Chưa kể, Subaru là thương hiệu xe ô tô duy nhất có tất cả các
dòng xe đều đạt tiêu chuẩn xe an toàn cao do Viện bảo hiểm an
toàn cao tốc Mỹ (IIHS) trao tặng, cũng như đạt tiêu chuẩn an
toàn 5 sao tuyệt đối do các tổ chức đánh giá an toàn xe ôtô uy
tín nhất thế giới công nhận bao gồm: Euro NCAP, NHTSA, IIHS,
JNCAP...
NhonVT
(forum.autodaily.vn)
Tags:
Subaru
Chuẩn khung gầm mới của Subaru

-.-.-

**Task directions**
Reproduce every line of the data exactly as it was written.

**Answer box**
Chưa kể, Subaru là thương hiệu xe ô tô duy nhất có tất cả các
dòng xe đều đạt tiêu chuẩn xe an toàn cao do Viện bảo hiểm an
toàn cao tốc Mỹ (IIHS) trao tặng, cũng như đạt tiêu chuẩn an
toàn 5 sao tuyệt đối do các tổ chức đánh giá an toàn xe ôtô uy
tín nhất thế giới công nhận bao gồm: Euro NCAP, NHTSA, IIHS,
JNCAP...
NhonVT
(forum.autodaily.vn)
Tags:
Subaru
Chuẩn khung gầm mới của Subaru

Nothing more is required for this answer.